About this exercise → Look through the listing below for the line with "الأوروبي بشأن المرشحين" and the line with "papel que obviamente". Copy both, along with every line between them, exactly and with no pictures.

^^^^^^^^

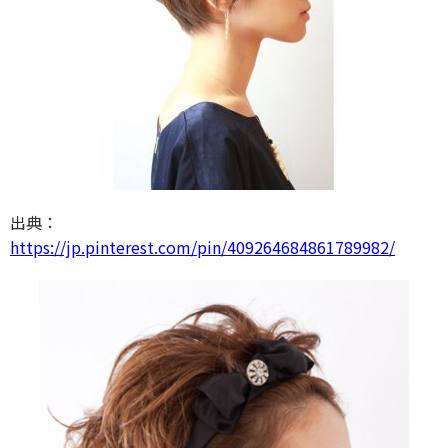
出典：
https://jp.pinterest.com/pin/409264684861789982/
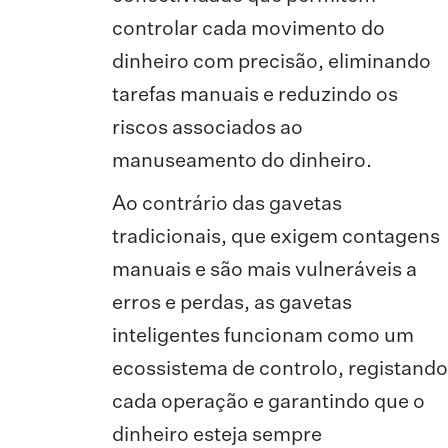
controlar cada movimento do
dinheiro com precisão, eliminando
tarefas manuais e reduzindo os
riscos associados ao
manuseamento do dinheiro.
Ao contrário das gavetas
tradicionais, que exigem contagens
manuais e são mais vulneráveis a
erros e perdas, as gavetas
inteligentes funcionam como um
ecossistema de controlo, registando
cada operação e garantindo que o
dinheiro esteja sempre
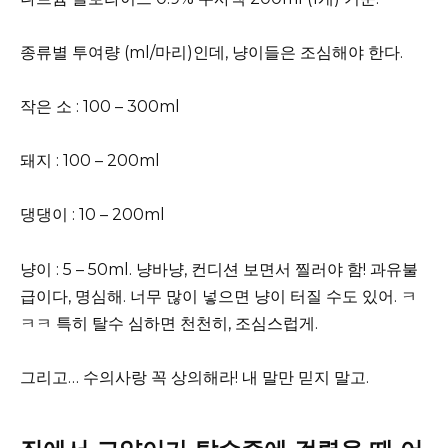
종류별 투여량 (ml/마리)인데, 냥이들은 조심해야 한다.
작은 소 : 100 – 300ml
돼지 : 100 – 200ml
댕댕이 : 10 – 200ml
냥이 : 5 – 50ml. 냥바냥, 컨디션 보면서 찔러야 함! 과유불
급이다, 명심해. 너무 많이 넣으면 냥이 터질 수도 있어. ㅋ
ㅋㅋ 특히 탈수 심하면 천천히, 조심스럽게.
그리고… 수의사랑 꼭 상의해라! 내 말만 믿지 말고.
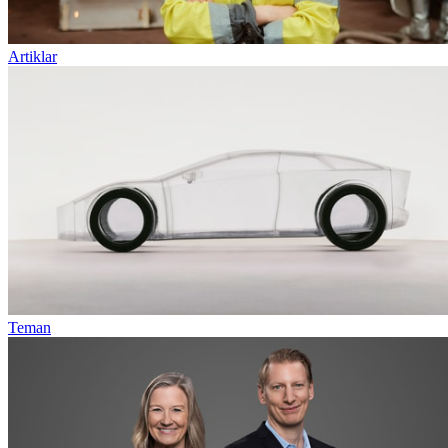
Artiklar
Teman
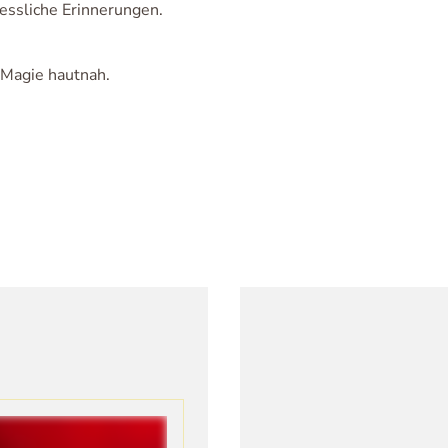
essliche Erinnerungen.
 Magie hautnah.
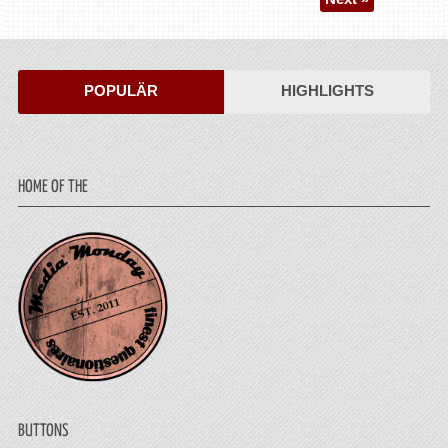
POPULÄR
HIGHLIGHTS
HOME OF THE
BUTTONS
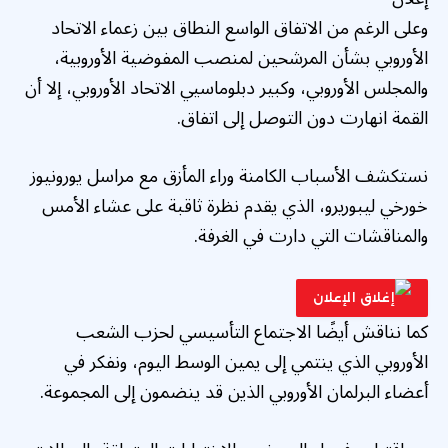
وعلى الرغم من الاتفاق الواسع النطاق بين زعماء الاتحاد
الأوروبي بشأن المرشحين لمنصب المفوضية الأوروبية،
والمجلس الأوروبي، وكبير دبلوماسيي الاتحاد الأوروبي، إلا أن
القمة انهارت دون التوصل إلى اتفاق.
نستكشف الأسباب الكامنة وراء المأزق مع مراسل يورونيوز
خورخي ليبوريرو، الذي يقدم نظرة ثاقبة على عشاء الأمس
والمناقشات التي دارت في الغرفة.
كما نناقش أيضًا الاجتماع التأسيسي لحزب الشعب
الأوروبي الذي ينتمي إلى يمين الوسط اليوم، ونفكر في
أعضاء البرلمان الأوروبي الذين قد ينضمون إلى المجموعة.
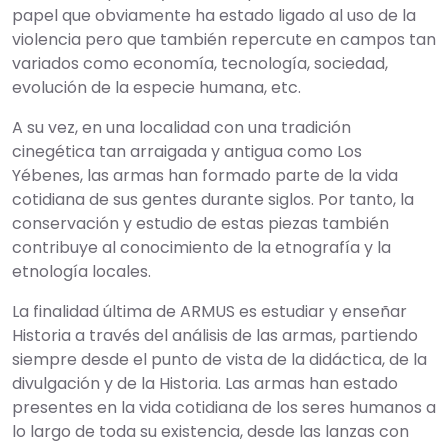
papel que obviamente ha estado ligado al uso de la
violencia pero que también repercute en campos tan
variados como economía, tecnología, sociedad,
evolución de la especie humana, etc.
A su vez, en una localidad con una tradición
cinegética tan arraigada y antigua como Los
Yébenes, las armas han formado parte de la vida
cotidiana de sus gentes durante siglos. Por tanto, la
conservación y estudio de estas piezas también
contribuye al conocimiento de la etnografía y la
etnología locales.
La finalidad última de ARMUS es estudiar y enseñar
Historia a través del análisis de las armas, partiendo
siempre desde el punto de vista de la didáctica, de la
divulgación y de la Historia. Las armas han estado
presentes en la vida cotidiana de los seres humanos a
lo largo de toda su existencia, desde las lanzas con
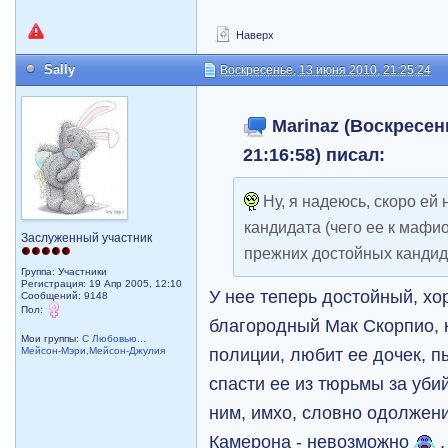
Наверх
Sally
Воскресенье, 13 июня 2010, 21:25:24
Marinaz (Воскресень
21:16:58) писал:
Ну, я надеюсь, скоро ей
кандидата (чего ее к мафи
Заслуженный участник
прежних достойных кандид
Группа: Участники
Регистрация: 19 Апр 2005, 12:10
У нее теперь достойный, хо
Сообщений: 9148
Пол:
благородный Мак Скорпио, 
Мои группы:
С Любовью...
полиции, любит ее дочек, п
Мейсон-Мэри,Мейсон-Джулия
спасти ее из тюрьмы за убий
ним, имхо, словно одолжен
Камерона - невозможно
,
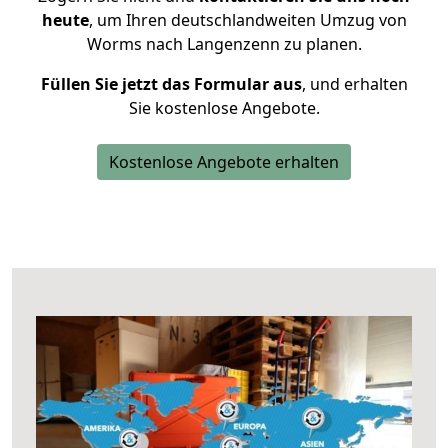
heute
, um Ihren deutschlandweiten Umzug von
Worms nach Langenzenn zu planen.
Füllen Sie jetzt das Formular aus
, und erhalten
Sie kostenlose Angebote.
Kostenlose Angebote erhalten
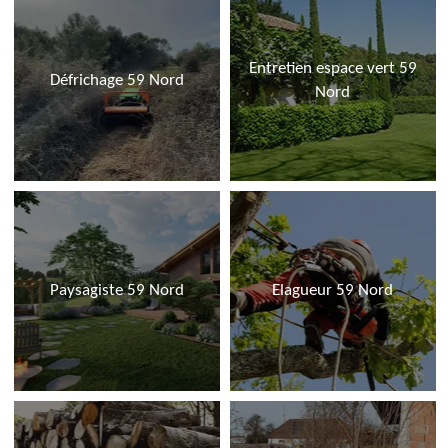
Entretien espace vert 59
Défrichage 59 Nord
Nord
Paysagiste 59 Nord
Elagueur 59 Nord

^^^^^^^^

Result below →
الأوروبي بشأن المرشحين لمنصب المفوضية الأوروبية،
والمجلس الأوروبي، وكبير دبلوماسيي الاتحاد الأوروبي، إلا أن
القمة انهارت دون التوصل إلى اتفاق.
نستكشف الأسباب الكامنة وراء المأزق مع مراسل يورونيوز
خورخي ليبوريرو، الذي يقدم نظرة ثاقبة على عشاء الأمس
والمناقشات التي دارت في الغرفة.
كما نناقش أيضًا الاجتماع التأسيسي لحزب الشعب
الأوروبي الذي ينتمي إلى يمين الوسط اليوم، ونفكر في
أعضاء البرلمان الأوروبي الذين قد ينضمون إلى المجموعة.
papel que obviamente ha estado ligado al uso de la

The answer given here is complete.